Die Islamische Revolution von Ayatollah Khomeini hatte 1979 nichts Eiligeres zu tun, als Bahrain wieder für Teheran zu beanspruchen. Dabei ist es bis heute geblieben. Für Bahrain war daher jetzt das Zusammenrücken mit Jerusalem als Hauptgegner der iranischen Ayatollahs eine Überlebensfrage. Den Boden dafür haben in dem Golfkönigreich seine fast gut 15 Prozent Christen mit ihrer Bejahung von Israel aufbereitet. Die Golfregion war schon in vorislamischer Zeit von den syrischen Kirchen missioniert worden. Die Muslime zwangen die Christen zur Abgabe der Hälfte ihres Besitzes und ihrer Einkünfte.

 

Nahostfrieden muss ein Religionsfrieden sein

Das hatte dem  Glauben an Jesus in der Folge fast alle Bekenner geraubt.
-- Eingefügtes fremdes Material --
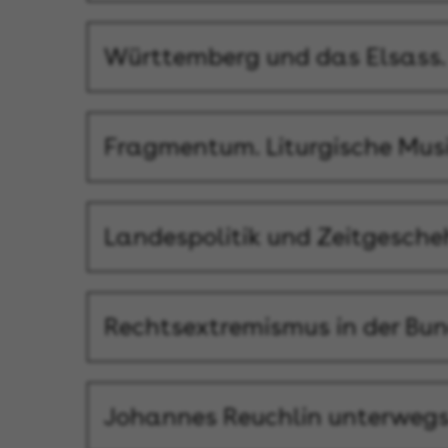
Württemberg und das Elsass.
Fragmentum. Liturgische Mus
Landespolitik und Zeitgesche
Rechtsextremismus in der Bu
Johannes Reuchlin unterwegs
Erst 1890 kamen englische Missionare nach Bahrain. Auf ihr Wirken geht heute die „Nationale Evangelikale Kirche“ zurück, der fünf Prozent der Bevölkerung angehören. Unter den anderen Freikirchen ist „Jesus Comes Ministry“ aktiv, das auf den 1963 von Jesus erweckten indischen Evangelisten John Rabindranath zurückgeht. Nachdem dieser 1972 auf den Andamanen gepredigt hatte, kam er im Jahr darauf erstmals nach Bahrain. Für seine Gemeinde ist nun das Abraham-Abkommen ein Vorzeichen von Jesu auch am Golf nahendem Reich.